Data extracts:

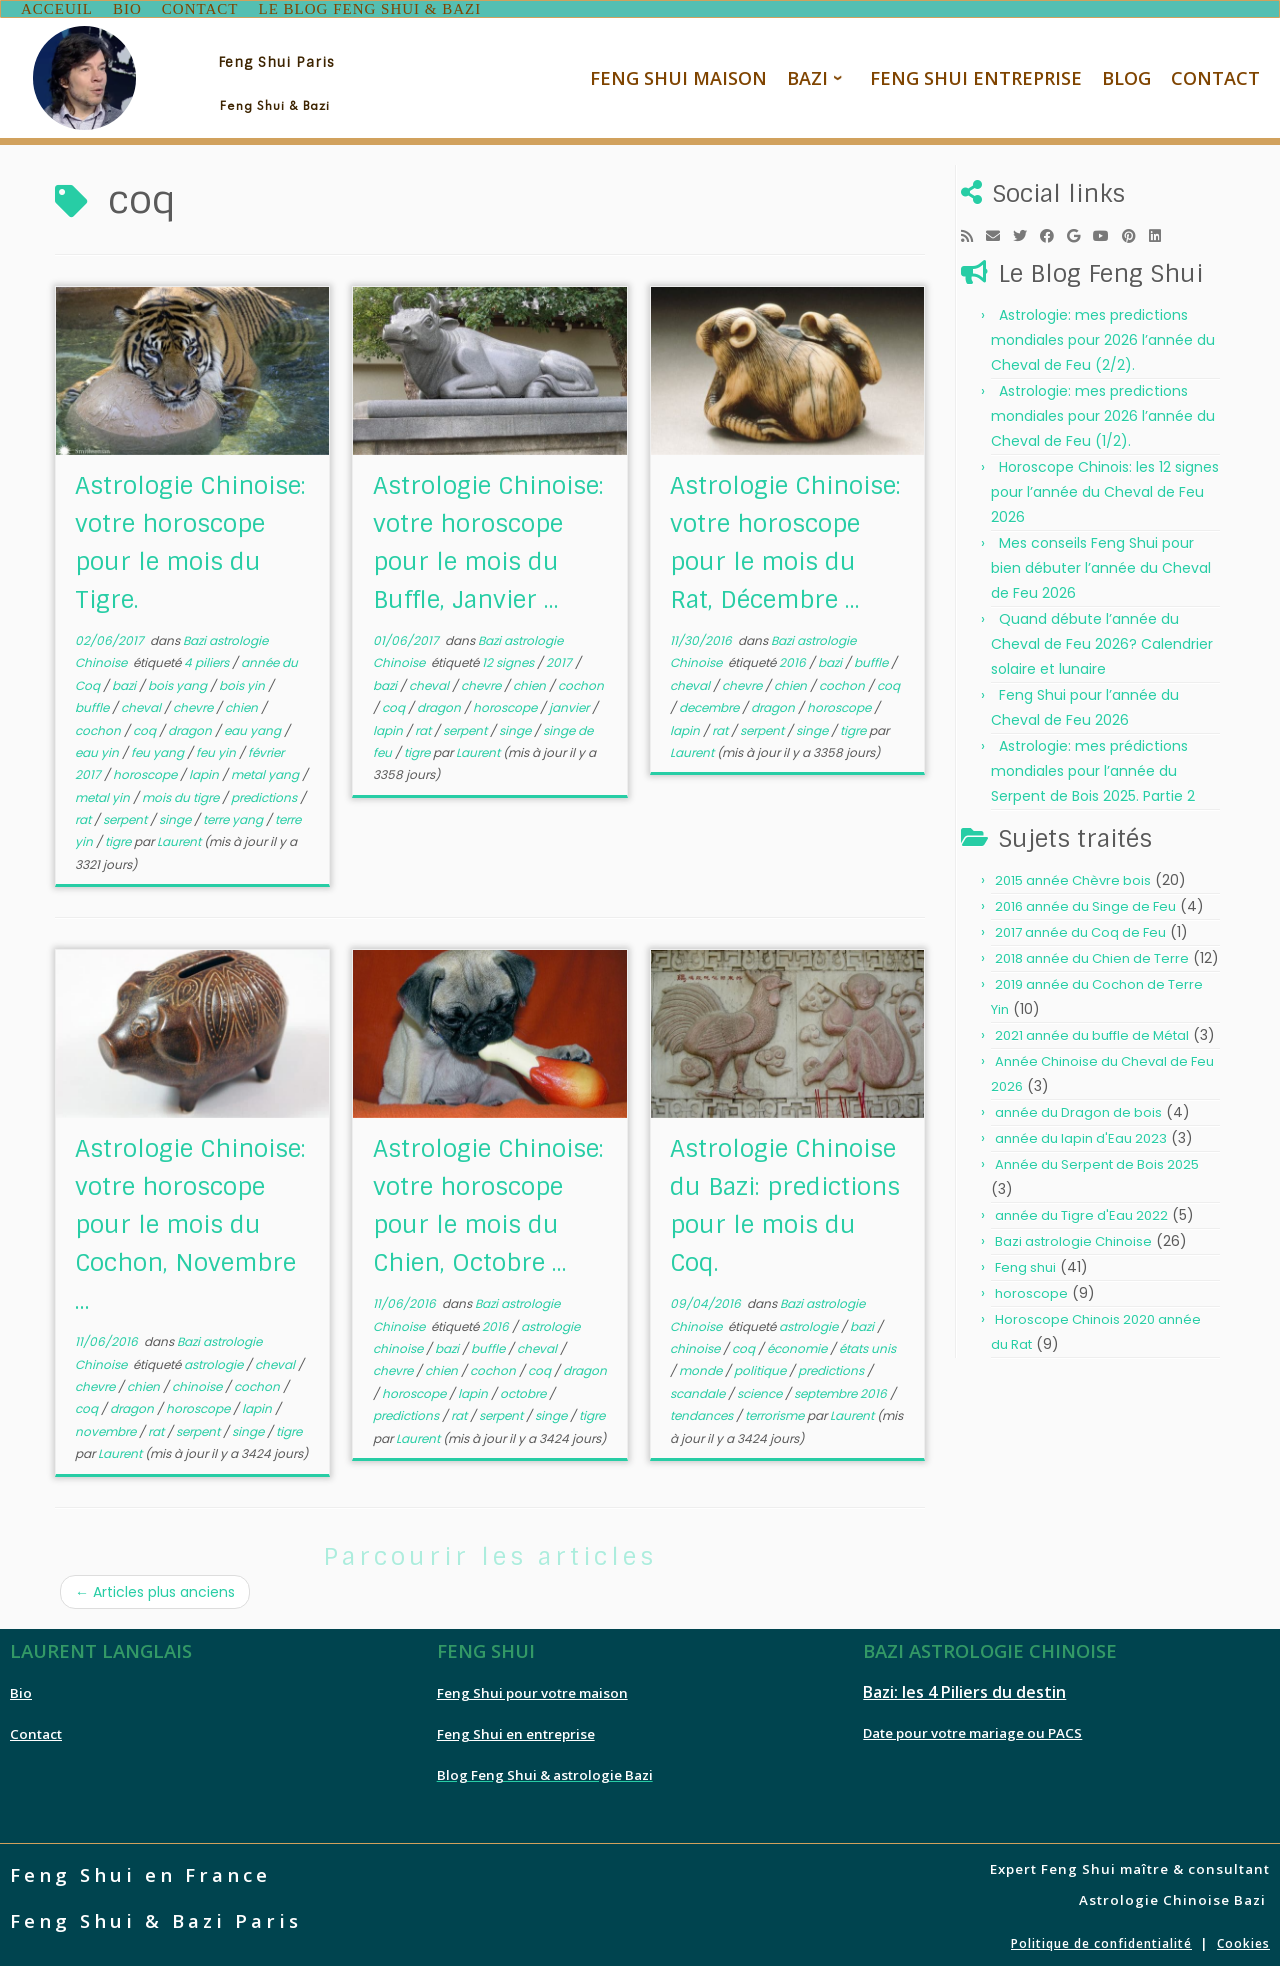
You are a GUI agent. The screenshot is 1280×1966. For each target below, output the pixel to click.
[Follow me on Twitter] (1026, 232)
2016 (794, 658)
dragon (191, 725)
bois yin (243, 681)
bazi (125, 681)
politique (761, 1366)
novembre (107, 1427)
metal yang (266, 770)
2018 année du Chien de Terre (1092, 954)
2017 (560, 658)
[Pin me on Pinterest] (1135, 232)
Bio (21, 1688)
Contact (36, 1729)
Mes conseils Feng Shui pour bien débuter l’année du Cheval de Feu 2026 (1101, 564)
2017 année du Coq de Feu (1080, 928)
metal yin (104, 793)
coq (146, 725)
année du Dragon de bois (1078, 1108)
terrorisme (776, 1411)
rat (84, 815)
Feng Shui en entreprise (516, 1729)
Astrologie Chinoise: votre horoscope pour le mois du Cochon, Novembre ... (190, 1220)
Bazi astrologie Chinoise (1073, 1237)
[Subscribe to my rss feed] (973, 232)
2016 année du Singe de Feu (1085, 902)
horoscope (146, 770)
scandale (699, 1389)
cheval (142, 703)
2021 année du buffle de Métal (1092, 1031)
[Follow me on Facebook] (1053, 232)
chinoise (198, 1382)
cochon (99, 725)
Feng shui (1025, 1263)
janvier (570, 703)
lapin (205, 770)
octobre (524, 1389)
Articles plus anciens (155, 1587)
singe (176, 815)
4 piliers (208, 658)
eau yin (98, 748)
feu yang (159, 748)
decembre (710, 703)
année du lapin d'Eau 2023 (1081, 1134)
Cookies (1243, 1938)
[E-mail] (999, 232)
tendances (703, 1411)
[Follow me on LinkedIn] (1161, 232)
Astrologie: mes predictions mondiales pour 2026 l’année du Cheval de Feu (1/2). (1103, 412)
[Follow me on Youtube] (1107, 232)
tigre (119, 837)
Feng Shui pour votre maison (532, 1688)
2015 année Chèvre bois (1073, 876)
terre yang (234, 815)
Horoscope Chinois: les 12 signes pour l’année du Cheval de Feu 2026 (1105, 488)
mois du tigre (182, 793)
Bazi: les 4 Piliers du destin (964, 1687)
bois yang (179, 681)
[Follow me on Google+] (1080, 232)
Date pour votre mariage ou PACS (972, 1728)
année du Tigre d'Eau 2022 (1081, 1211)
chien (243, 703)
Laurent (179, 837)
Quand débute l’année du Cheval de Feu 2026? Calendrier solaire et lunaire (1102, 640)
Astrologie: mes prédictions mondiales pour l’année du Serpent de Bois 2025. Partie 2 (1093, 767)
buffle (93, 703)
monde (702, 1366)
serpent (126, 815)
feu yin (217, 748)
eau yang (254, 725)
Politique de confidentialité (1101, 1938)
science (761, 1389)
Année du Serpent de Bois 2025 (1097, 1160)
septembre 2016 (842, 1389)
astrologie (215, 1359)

Work to complete:
When you give the entries again, keep them exact and omit any picture they contain.

Response for this exercise:
You are a GUI agent. The screenshot is 1280×1966. For each target below, output the pixel to click.
[Follow me on Twitter] (1026, 232)
2016 (794, 658)
dragon (191, 725)
bois yin (243, 681)
bazi (125, 681)
politique (761, 1366)
novembre (107, 1427)
metal yang (266, 770)
2018 année du Chien de Terre (1092, 954)
2017 (560, 658)
[Pin me on Pinterest] (1135, 232)
Bio (21, 1688)
Contact (36, 1729)
Mes conseils Feng Shui pour bien débuter l’année du Cheval de Feu 2026 (1101, 564)
2017 année du Coq de Feu (1080, 928)
metal yin (104, 793)
coq (146, 725)
année du Dragon de bois (1078, 1108)
terrorisme (776, 1411)
rat (84, 815)
Feng Shui en entreprise (516, 1729)
Astrologie Chinoise: votre horoscope pour le mois du Cochon, Novembre ... (190, 1220)
Bazi astrologie Chinoise (1073, 1237)
[Subscribe to my rss feed] (973, 232)
2016 année du Singe de Feu (1085, 902)
horoscope (146, 770)
scandale (699, 1389)
cheval (142, 703)
2021 année du buffle de Métal (1092, 1031)
[Follow me on Facebook] (1053, 232)
chinoise (198, 1382)
cochon (99, 725)
Feng shui (1025, 1263)
janvier (570, 703)
lapin (205, 770)
octobre (524, 1389)
Articles plus anciens (155, 1587)
singe (176, 815)
4 piliers (208, 658)
eau yin (98, 748)
feu yang (159, 748)
decembre (710, 703)
année du lapin d'Eau 2023 (1081, 1134)
Cookies (1243, 1938)
[E-mail] (999, 232)
tendances (703, 1411)
[Follow me on LinkedIn] (1161, 232)
Astrologie: mes predictions mondiales pour 2026 l’année du Cheval de Feu (1/2). (1103, 412)
[Follow me on Youtube] (1107, 232)
tigre (119, 837)
Feng Shui pour votre maison (532, 1688)
2015 année Chèvre bois (1073, 876)
terre yang (234, 815)
Horoscope Chinois: les 12 signes pour l’année du Cheval de Feu 2026 (1105, 488)
mois du tigre (182, 793)
Bazi: les 4 Piliers du destin (964, 1687)
bois yang (179, 681)
[Follow me on Google+] (1080, 232)
Date pour votre mariage ou PACS (972, 1728)
année du Tigre d'Eau 2022 (1081, 1211)
chien (243, 703)
Laurent (179, 837)
Quand débute l’année du Cheval de Feu 2026? Calendrier solaire et lunaire (1102, 640)
Astrologie: mes prédictions mondiales pour l’année du Serpent de Bois 2025. Partie 2 (1093, 767)
buffle (93, 703)
monde (702, 1366)
serpent (126, 815)
feu yin (217, 748)
eau yang (254, 725)
Politique de confidentialité (1101, 1938)
science (761, 1389)
Année du Serpent de Bois 2025 (1097, 1160)
septembre 2016 (842, 1389)
astrologie (215, 1359)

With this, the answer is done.